Esta mañana
estaba muy cansado. Afortunadamente, Ceci
decidió prepararles el desayuno a los niños y llevarlos al cole; si me hubiese
sugerido que yo lo hiciera, lo hubiese hecho, porque ahora, después de haber atendido la casa solo durante dos semanas, ando derechito
como una vela. De todas formas, yo
aproveché su generosidad, vine a mi oficinita y me puse a trabajar en algunas
cosillas. Mis dos hijos se quedaron en
la cocina y luego se prepararon para irse para la escuela con Ceci. Yo escuchaba el revolú de esos minutos antes
de marcharse, que ya se ha convertido en un ritual mañanero. Que si la lonchera, que si el agua, que si la
asignación, que si la ropa del gimnasio, que si déjame peinarme, que si la
camisa está estrujada, en fin, lo de todas las mañanas. De repente, Ciro Manasés entra a mi cuarto, mochila
a cuesta, se me acerca, me da un abrazo, un beso, y me pregunta cómo me fue en
el Seminario. Yo reciproqué todos los
gestos de afecto y le dije: “¡me fue muy bien!”
Entonces le dije: “Oye, ¿dónde está Álvaro? No le he visto la cara hoy. No ha venido ni a darme los buenos días.” Se lo dije en un tonito sutil de queja, que
más bien era un leve lamento, que una queja formal. Él salió de la habitación y al cabo de 30
segundos entró Álvaro con la mochila puesta, se tiró encima de mí para darme un
abrazo muy, pero muy cariñoso, y dándome los buenos días, me dijo: “Perdona
papi.” “No pasa nada”, le contesté. Y mientras yo disfrutaba el momento, Ciro
Manasés se asomó al cuarto -- Álvaro no lo veía porque tenía su rostro en
dirección opuesta -- y mirándome, me hizo una guiñada y levantó el dedo pulgar
de su mano derecha, en señal de que todo salió bien. Como un pavo real, me hinché de orgullo por
la conducta de mis hijos.
Después que
se fueron mis hijos, me puse a meditar.
Al pensar bien sobre el incidente, luego de unos minutos de
introspección, pude entender que mi alegría no tenía mucho que ver con los
buenos días de Álvaro, ni con su buena actitud de amor y humildad.

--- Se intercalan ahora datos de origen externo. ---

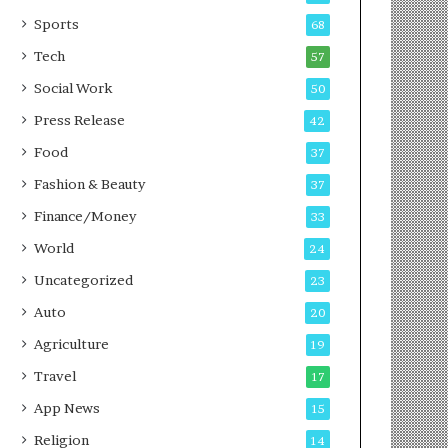
g
e
P
s
Sports
68
o
s
Tech
57
d
c
Social Work
50
a
Press Release
42
s
t
Food
37
Fashion & Beauty
37
Finance/Money
33
World
24
Uncategorized
23
Auto
20
Agriculture
19
Travel
17
App News
15
Religion
14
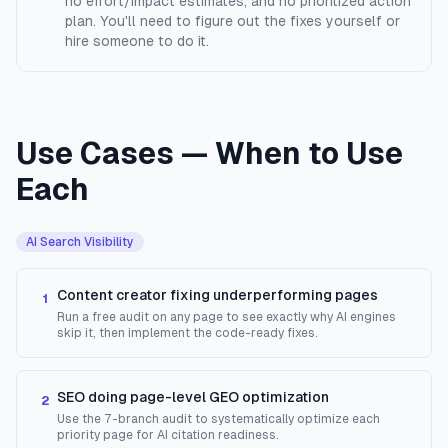
no effort/impact estimates, and no prioritized action
plan. You'll need to figure out the fixes yourself or
hire someone to do it.
Use Cases — When to Use
Each
AI Search Visibility
Content creator fixing underperforming pages
1
Run a free audit on any page to see exactly why AI engines
skip it, then implement the code-ready fixes.
SEO doing page-level GEO optimization
2
Use the 7-branch audit to systematically optimize each
priority page for AI citation readiness.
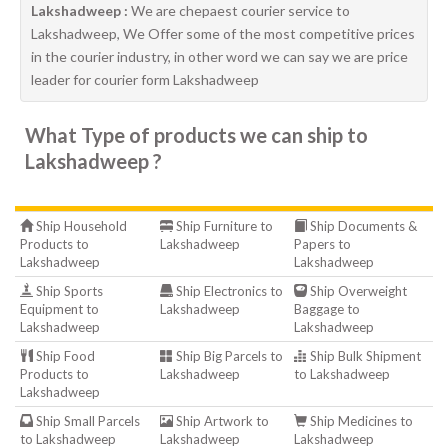
Lakshadweep :
We are chepaest courier service to
Lakshadweep, We Offer some of the most competitive prices
in the courier industry, in other word we can say we are price
leader for courier form Lakshadweep
What Type of products we can ship to
Lakshadweep ?
Ship Household
Ship Furniture to
Ship Documents &
Products to
Lakshadweep
Papers to
Lakshadweep
Lakshadweep
Ship Sports
Ship Electronics to
Ship Overweight
Equipment to
Lakshadweep
Baggage to
Lakshadweep
Lakshadweep
Ship Food
Ship Big Parcels to
Ship Bulk Shipment
Products to
Lakshadweep
to Lakshadweep
Lakshadweep
Ship Small Parcels
Ship Artwork to
Ship Medicines to
to Lakshadweep
Lakshadweep
Lakshadweep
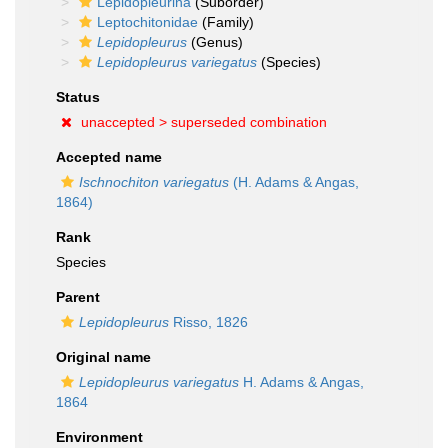
Lepidopleurina
(Suborder)
Leptochitonidae
(Family)
Lepidopleurus
(Genus)
Lepidopleurus variegatus
(Species)
Status
unaccepted >
superseded combination
Accepted name
Ischnochiton variegatus
(H. Adams & Angas,
1864)
Rank
Species
Parent
Lepidopleurus
Risso, 1826
Original name
Lepidopleurus variegatus
H. Adams & Angas,
1864
Environment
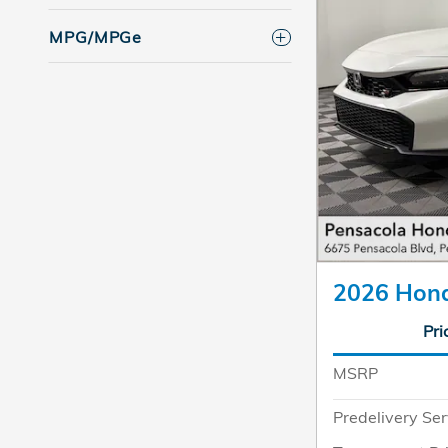
MPG/MPGe
2026 Hond
Pri
MSRP
Predelivery Ser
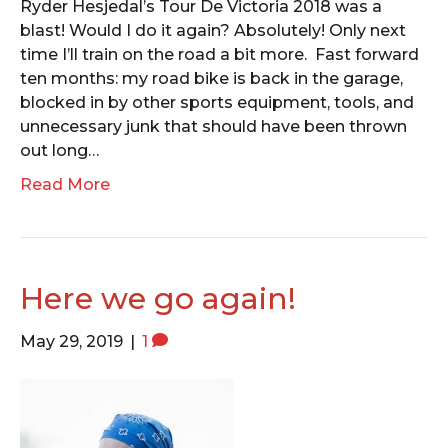
Ryder Hesjedal’s Tour De Victoria 2018 was a
blast! Would I do it again? Absolutely! Only next
time I’ll train on the road a bit more. Fast forward
ten months: my road bike is back in the garage,
blocked in by other sports equipment, tools, and
unnecessary junk that should have been thrown
out long…
Read More
Here we go again!
May 29, 2019
|
1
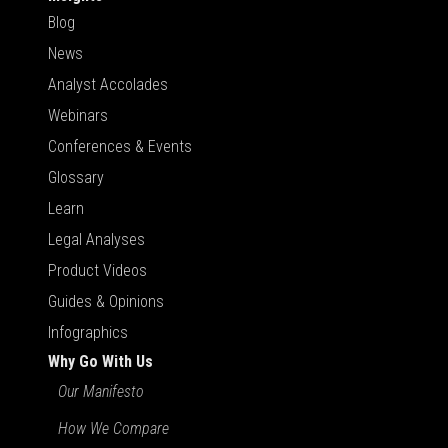
Blog
News
Analyst Accolades
Webinars
Conferences & Events
Glossary
Learn
Legal Analyses
Product Videos
Guides & Opinions
Infographics
Why Go With Us
Our Manifesto
How We Compare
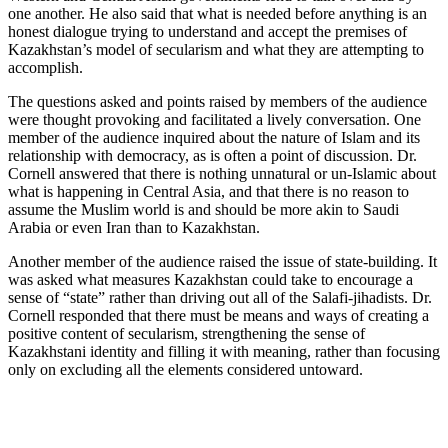
one another. He also said that what is needed before anything is an
honest dialogue trying to understand and accept the premises of
Kazakhstan’s model of secularism and what they are attempting to
accomplish.
The questions asked and points raised by members of the audience
were thought provoking and facilitated a lively conversation. One
member of the audience inquired about the nature of Islam and its
relationship with democracy, as is often a point of discussion. Dr.
Cornell answered that there is nothing unnatural or un-Islamic about
what is happening in Central Asia, and that there is no reason to
assume the Muslim world is and should be more akin to Saudi
Arabia or even Iran than to Kazakhstan.
Another member of the audience raised the issue of state-building. It
was asked what measures Kazakhstan could take to encourage a
sense of “state” rather than driving out all of the Salafi-jihadists. Dr.
Cornell responded that there must be means and ways of creating a
positive content of secularism, strengthening the sense of
Kazakhstani identity and filling it with meaning, rather than focusing
only on excluding all the elements considered untoward.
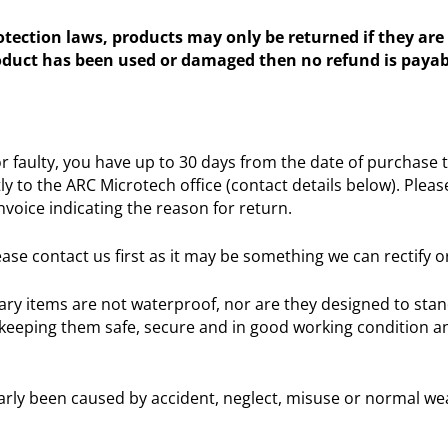
ection laws, products may only be returned if they are 
roduct has been used or damaged then no refund is payab
faulty, you have up to 30 days from the date of purchase to
ly to the ARC Microtech office (contact details below). Ple
nvoice indicating the reason for return.
ase contact us first as it may be something we can rectify o
llary items are not waterproof, nor are they designed to sta
keeping them safe, secure and in good working condition and
arly been caused by accident, neglect, misuse or normal we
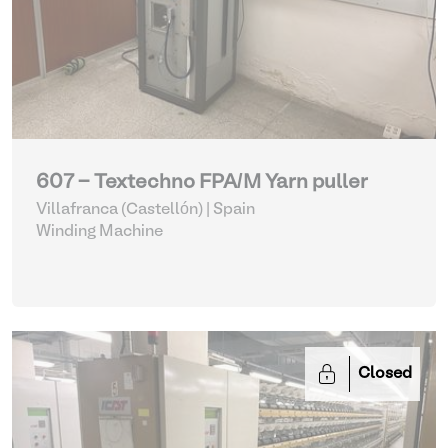
607 - Textechno FPA/M Yarn puller
Villafranca (Castellón) | Spain
Winding Machine
Closed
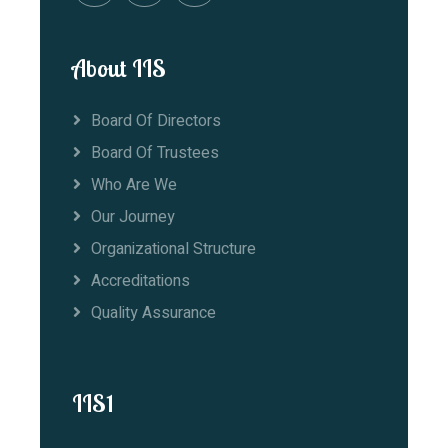
About IIS
Board Of Directors
Board Of Trustees
Who Are We
Our Journey
Organizational Structure
Accreditations
Quality Assurance
IIS1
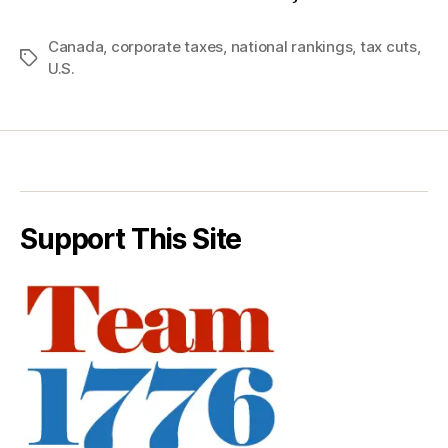
Canada
,
corporate taxes
,
national rankings
,
tax cuts
,
Tags
U.S.
Support This Site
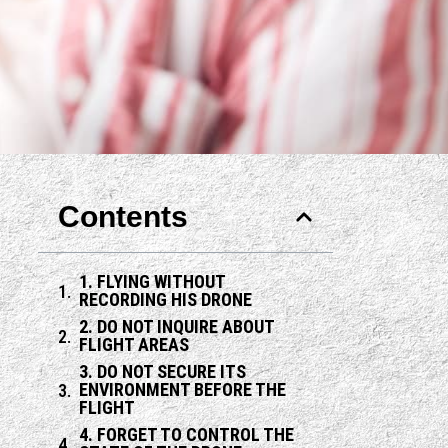
Contents
1. FLYING WITHOUT
RECORDING HIS DRONE
2. DO NOT INQUIRE ABOUT
FLIGHT AREAS
3. DO NOT SECURE ITS
ENVIRONMENT BEFORE THE
FLIGHT
4. FORGET TO CONTROL THE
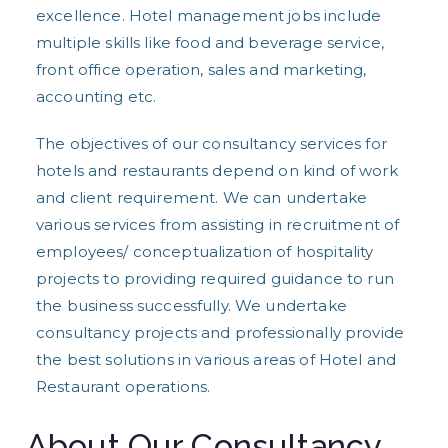
excellence. Hotel management jobs include
multiple skills like food and beverage service,
front office operation, sales and marketing,
accounting etc.
The objectives of our consultancy services for
hotels and restaurants depend on kind of work
and client requirement. We can undertake
various services from assisting in recruitment of
employees/ conceptualization of hospitality
projects to providing required guidance to run
the business successfully. We undertake
consultancy projects and professionally provide
the best solutions in various areas of Hotel and
Restaurant operations.
About Our Consultancy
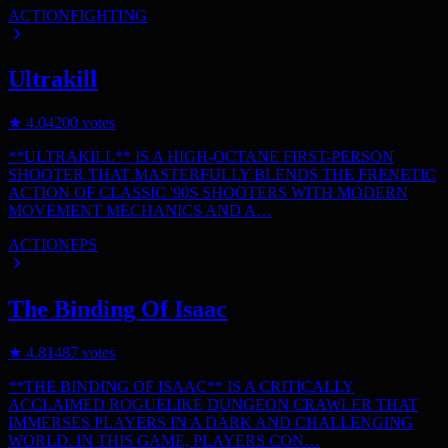
ACTION
FIGHTING
Ultrakill
★
4.0
4200
votes
**ULTRAKILL** IS A HIGH-OCTANE FIRST-PERSON
SHOOTER THAT MASTERFULLY BLENDS THE FRENETIC
ACTION OF CLASSIC '90S SHOOTERS WITH MODERN
MOVEMENT MECHANICS AND A…
ACTION
FPS
The Binding Of Isaac
★
4.8
1487
votes
**THE BINDING OF ISAAC** IS A CRITICALLY
ACCLAIMED ROGUELIKE DUNGEON CRAWLER THAT
IMMERSES PLAYERS IN A DARK AND CHALLENGING
WORLD. IN THIS GAME, PLAYERS CON…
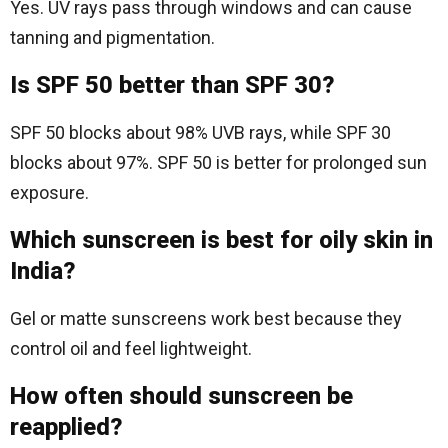
Yes. UV rays pass through windows and can cause
tanning and pigmentation.
Is SPF 50 better than SPF 30?
SPF 50 blocks about 98% UVB rays, while SPF 30
blocks about 97%. SPF 50 is better for prolonged sun
exposure.
Which sunscreen is best for oily skin in
India?
Gel or matte sunscreens work best because they
control oil and feel lightweight.
How often should sunscreen be
reapplied?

Al analizar la situación, comprendí que el
sentido de bienestar que estaba experimentando se debía más bien a la reacción
de unidad de ambos sin aprovechar la situación para sacar ventaja procurando un
afecto especial ni reprochándose el uno al otro. Ciro Manasés actuó bien al proteger a su
hermano de un malentendido y Álvaro actuó correctamente al venir donde mí y expresar
sentimientos de amor con humildad, lo cual me derritió y eliminó cualquier
vestigio de reproche que pudiese haber habido en mí. El gesto de Ciro Manasés con el dedo pulgar
me hizo entender, por su efecto positivo en mí, que Dios verdaderamente se
agrada de la unidad de sus hijos y prefiere que pasemos por alto los errores y
busquemos la armonía como una familia que somos, en Cristo Jesús.